Crise socio-politique au Mali : désormais des coups d’Etat comme solution à la mauvaise gouvernance !
En effet, que vaut réellement la disposition de l’alinéa 2 de l’article 121 de la Constituions de la République du Mali du 25 février 1992 dont la teneur suit : « … Tout coup d’Etat ou putsch est un crime imprescriptible contre le peuple malien ».
Faut-il le rappeler si besoin en était, tous les présidents maliens ont été victimes de coup d’Etat excepté Alpha Oumar KONARE (1992-2002). Le mardi 18 août 2020, l’histoire s’est répétée à nouveau pour le Mali avec le renversement du Président Ibrahim Boubacar KEITA et l’ensemble de son régime par des jeunes colonels, Assimi GOITA, Malick DIAW, Sadio CAMARA et Ismael WAGUE, entre autres.
Nul n’ignorait la profondeur de la crise dans laquelle le pays est plongé, avec à la clé des grèves dans presque tous les secteurs socio-économiques du pays et dont il fallait chercher un dénouement rapide.
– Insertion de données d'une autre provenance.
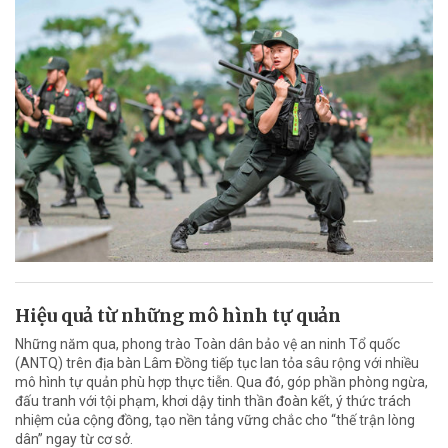
Hiệu quả từ những mô hình tự quản
Những năm qua, phong trào Toàn dân bảo vệ an ninh Tổ quốc
(ANTQ) trên địa bàn Lâm Đồng tiếp tục lan tỏa sâu rộng với nhiều
mô hình tự quản phù hợp thực tiễn. Qua đó, góp phần phòng ngừa,
đấu tranh với tội phạm, khơi dậy tinh thần đoàn kết, ý thức trách
nhiệm của cộng đồng, tạo nền tảng vững chắc cho “thế trận lòng
dân” ngay từ cơ sở.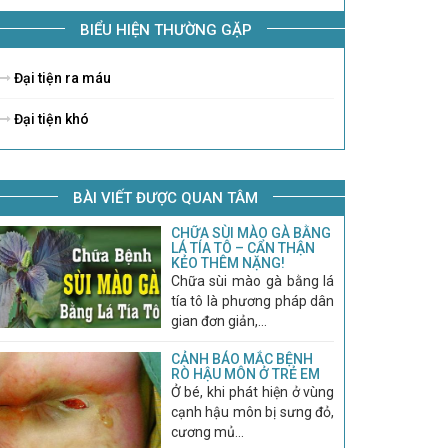
BIỂU HIỆN THƯỜNG GẶP
Đại tiện ra máu
Đại tiện khó
BÀI VIẾT ĐƯỢC QUAN TÂM
CHỮA SÙI MÀO GÀ BẰNG
LÁ TÍA TÔ – CẨN THẬN
KẺO THÊM NẶNG!
Chữa sùi mào gà bằng lá
tía tô là phương pháp dân
gian đơn giản,...
CẢNH BÁO MẮC BỆNH
RÒ HẬU MÔN Ở TRẺ EM
Ở bé, khi phát hiện ở vùng
cạnh hậu môn bị sưng đỏ,
cương mủ...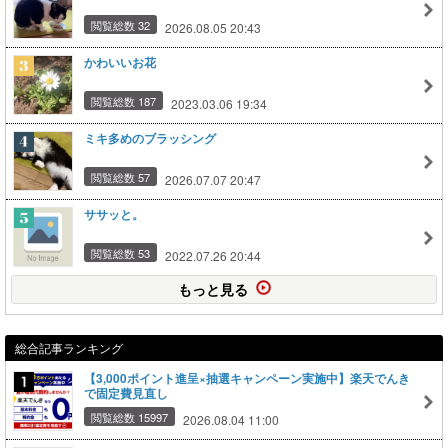
閲覧総数 32
2026.08.05 20:43
かわいいお花
閲覧総数 187
2023.03.06 19:34
ミキ多めのブラッシング
閲覧総数 57
2026.07.07 20:47
ササッと。
閲覧総数 53
2022.07.26 20:44
もっと見る
総合記事ランキング
【3,000ポイント進呈×抽選キャンペーン実施中】楽天でんき
で固定費見直し
閲覧総数 15997
2026.08.04 11:00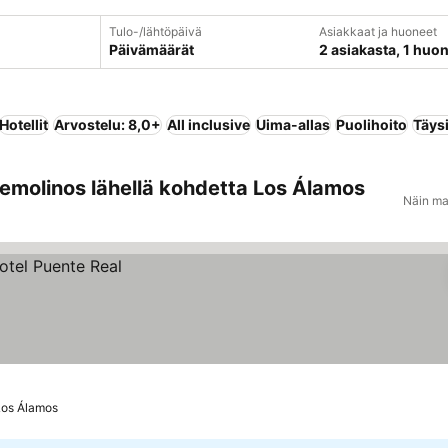
Tulo-/lähtöpäivä
Asiakkaat ja huoneet
Päivämäärät
2 asiakasta, 1 huo
Hotellit
Arvostelu: 8,0+
All inclusive
Uima-allas
Puolihoito
Täys
emolinos lähellä kohdetta Los Álamos
Näin ma
Los Álamos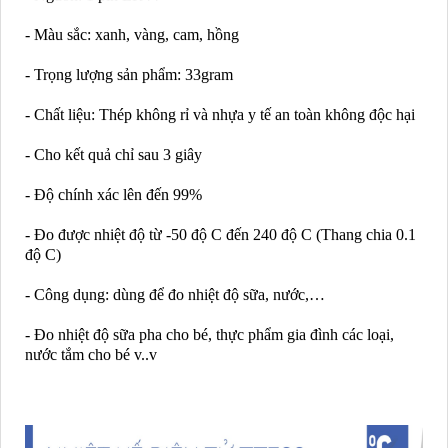
- Màu sắc: xanh, vàng, cam, hồng
- Trọng lượng sản phẩm: 33gram
- Chất liệu: Thép không rỉ và nhựa y tế an toàn không độc hại
- Cho kết quả chỉ sau 3 giây
- Độ chính xác lên đến 99%
- Đo được nhiệt độ từ -50 độ C đến 240 độ C (Thang chia 0.1
độ C)
- Công dụng: dùng để đo nhiệt độ sữa, nước,…
- Đo nhiệt độ sữa pha cho bé, thực phẩm gia đình các loại,
nước tắm cho bé v..v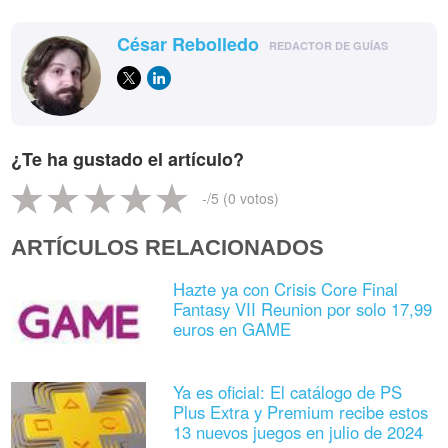
César Rebolledo
REDACTOR DE GUÍAS
¿Te ha gustado el artículo?
-
/5 (
0
votos)
ARTÍCULOS RELACIONADOS
Hazte ya con Crisis Core Final
Fantasy VII Reunion por solo 17,99
euros en GAME
Ya es oficial: El catálogo de PS
Plus Extra y Premium recibe estos
13 nuevos juegos en julio de 2024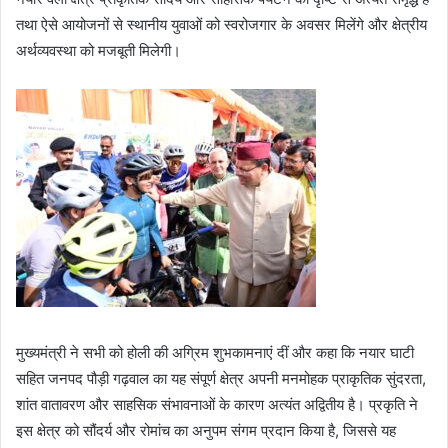
तथा ऐसे आयोजनों से स्थानीय युवाओं को स्वरोजगार के अवसर मिलेंगे और क्षेत्रीय
अर्थव्यवस्था को मजबूती मिलेगी।
मुख्यमंत्री ने सभी को होली की अग्रिम शुभकामनाएं दीं और कहा कि नयार घाटी
सहित जनपद पौड़ी गढ़वाल का यह संपूर्ण क्षेत्र अपनी मनमोहक प्राकृतिक सुंदरता,
शांत वातावरण और साहसिक संभावनाओं के कारण अत्यंत अद्वितीय है। प्रकृति ने
इस क्षेत्र को सौंदर्य और रोमांच का अनुपम संगम प्रदान किया है, जिससे यह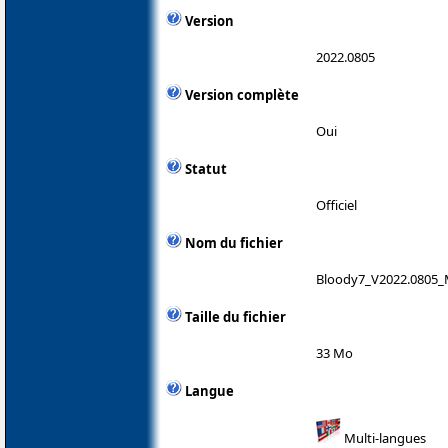
Version
2022.0805
Version complète
Oui
Statut
Officiel
Nom du fichier
Bloody7_V2022.0805_
Taille du fichier
33 Mo
Langue
Multi-langues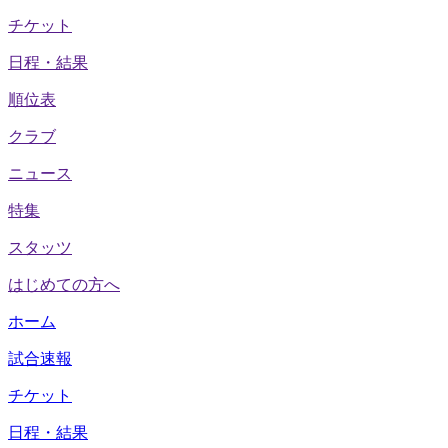
チケット
日程・結果
順位表
クラブ
ニュース
特集
スタッツ
はじめての方へ
ホーム
試合速報
チケット
日程・結果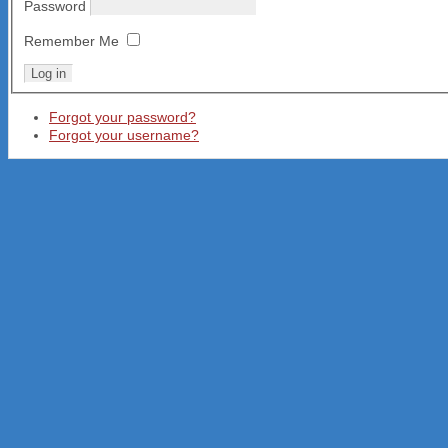
Password
Remember Me
Forgot your password?
Forgot your username?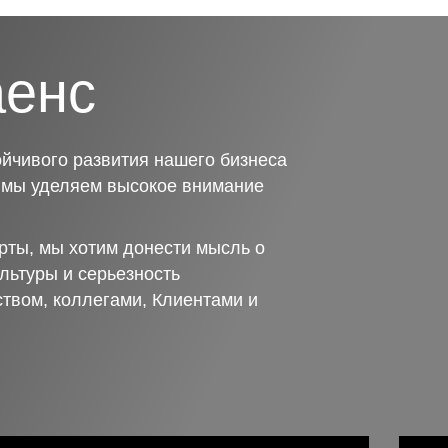
аенс
йчивого развития нашего бизнеса
о мы уделяем высокое внимание
рты, мы хотим донести мысль о
льтуры и серьезность
ством, коллегами, Клиентами и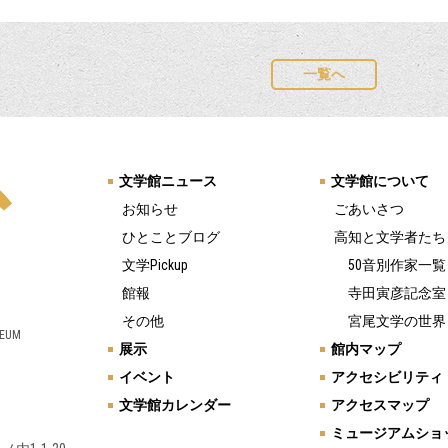
一覧へ
文学館ニュース
文学館について
お知らせ
ごあいさつ
ひとことブログ
高知と文学者たち
文学Pickup
50音別作家一覧
館報
寺田寅彦記念室
その他
宮尾文学の世界
SEUM
展示
館内マップ
イベント
アクセシビリティ
文学館カレンダー
アクセスマップ
ミュージアムショ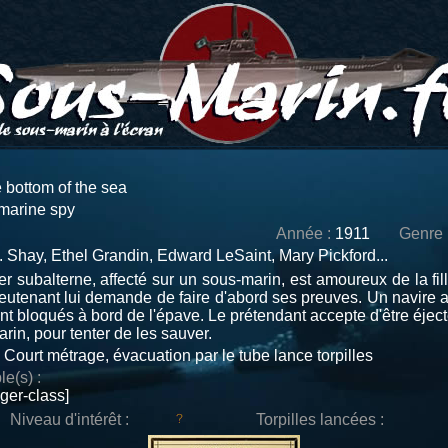
 bottom of the sea
marine spy
Année :
1911
Genre 
 Shay, Ethel Grandin, Edward LeSaint, Mary Pickford...
ier subalterne, affecté sur un sous-marin, est amoureux de la fi
ieutenant lui demande de faire d'abord ses preuves. Un navire a
ont bloqués à bord de l'épave. Le prétendant accepte d'être éject
arin, pour tenter de les sauver.
Court métrage, évacuation par le tube lance torpilles
le(s) :
ger-class]
Niveau d'intérêt :
Torpilles lancées :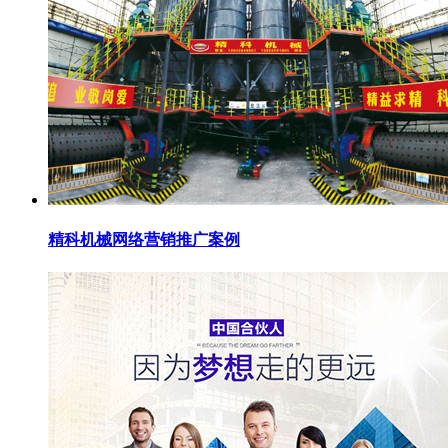
精科机械网络营销推广案例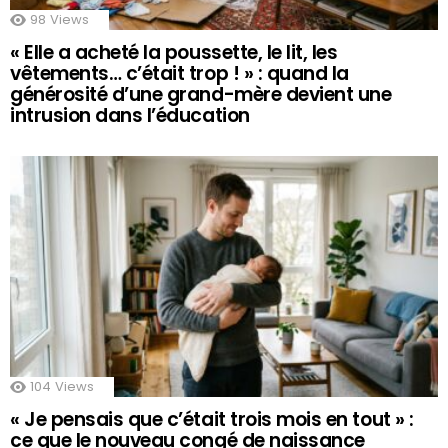
98
Views
« Elle a acheté la poussette, le lit, les
vêtements… c’était trop ! » : quand la
générosité d’une grand-mère devient une
intrusion dans l’éducation
104
Views
« Je pensais que c’était trois mois en tout » :
ce que le nouveau congé de naissance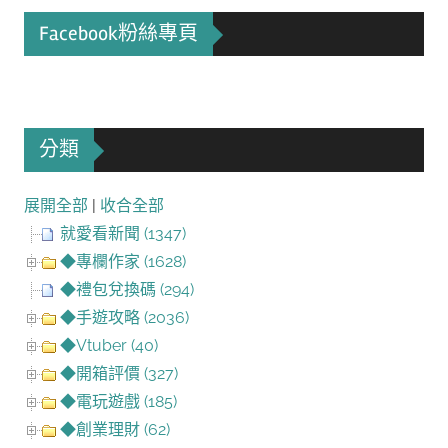
Facebook粉絲專頁
分類
展開全部
|
收合全部
就愛看新聞 (1347)
◆專欄作家 (1628)
◆禮包兌換碼 (294)
◆手遊攻略 (2036)
◆Vtuber (40)
◆開箱評價 (327)
◆電玩遊戲 (185)
◆創業理財 (62)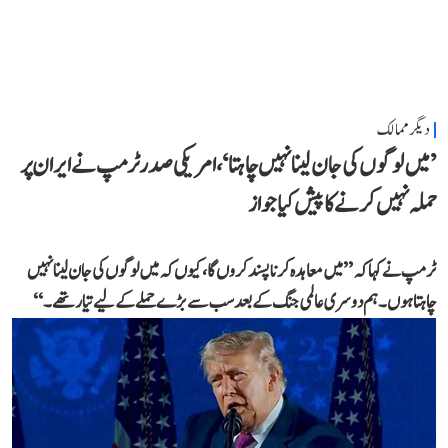
دیگر ممالک
’میں لوگوں کی جان لینا نہیں چاہتا‘، امریکی صدر ٹرمپ نے ایران پر
حملہ نہیں کرنے کا پیش کیا جواز
ٹرمپ نے کہا کہ ’’میں معاہدہ کرنا پسند کروں گا، کیوں کہ میں لوگوں کی جان لینا نہیں
چاہتا ہوں۔ ہم دوسری عالمی جنگ کے بعد سب سے بڑے حملے کے لیے تیار تھے۔‘‘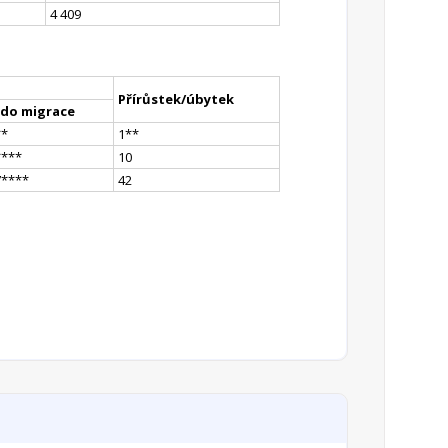
4 409
Přírůstek/úbytek
ldo migrace
*
*
1
*
*
**
**
10
7
**
**
42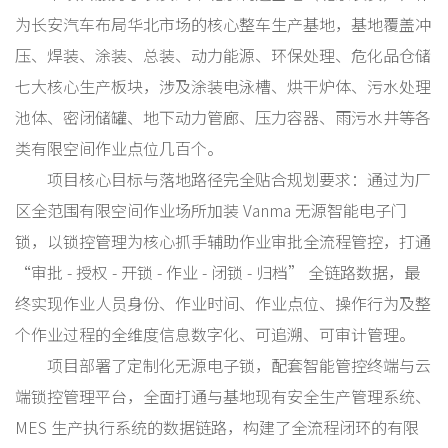
为长安汽车布局华北市场的核心整车生产基地，基地覆盖冲
压、焊装、涂装、总装、动力能源、环保处理、危化品仓储
七大核心生产板块，涉及涂装电泳槽、烘干炉体、污水处理
池体、密闭储罐、地下动力管廊、压力容器、雨污水井等各
类有限空间作业点位几百个。
项目核心目标与落地路径完全贴合规划要求：通过为厂
区全范围有限空间作业场所加装 Vanma 无源智能电子门
锁，以锁控管理为核心抓手辅助作业审批全流程管控，打通
“审批 - 授权 - 开锁 - 作业 - 闭锁 - 归档” 全链路数据，最
终实现作业人员身份、作业时间、作业点位、操作行为及整
个作业过程的全维度信息数字化、可追溯、可审计管理。
项目部署了定制化无源电子锁，配套智能管控终端与云
端锁控管理平台，全面打通与基地现有安全生产管理系统、
MES 生产执行系统的数据链路，构建了全流程闭环的有限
C’est pourquoi ces jeunes officiers supérieurs ont décidé de prendre leur responsabilité pour sortir le Mali de la crise socio-politique qui n’avait que trop duré, d’où toute la ferveur populaire autour de l’acte.
Mais pour autant, une question s’impose : faut-il désormais légaliser les coups de force comme solution à la mal gouvernance, aux différentes crises ? il semble que oui, au regard de la presque unanimité autour de cet énième coup d’Etat. En effet, les réactions enthousiastes des forces vives, notamment la classe politique aussi bien dans l’opposition que dans la majorité, avec des condamnations de façade. Le Président du RPM, Dr Bocary TRETA, condamne du bout des lèvres, avant de déclarer que le discours prononcé par la junte encourage à la réflexion pour une perspective de sortie de crise et que son parti est « totalement disponible » pour travailler avec les putschistes. Quant au Président du Conseil National de la Société civile, Bourehima Allaye TOURE, il déclare avoir noté avec satisfaction la main tendue de nouveaux acteurs après une condamnation symbolique. L’éminent avocat, Me Mountaga TALL, a choisi de nier tout simplement le coup d’Etat. Certains responsables du M5-RFP s’en sont réjouis, estimant que c’est un parachèvement de leur lutte. Le Président du parti Yelema, Moussa MARA est affirmatif quant à la nécessité pour l’ensemble des forces vives de travailler avec les militaires. Seul l’ADEMA-PASJ a fait un peu mieux, en condamnant avec fermeté et en exigeant le rétablissement de l’ordre constitutionnel mais aussi et surtout son communiqué n’a pas fait mention de la disponibilité du parti à travailler avec les militaires putschistes.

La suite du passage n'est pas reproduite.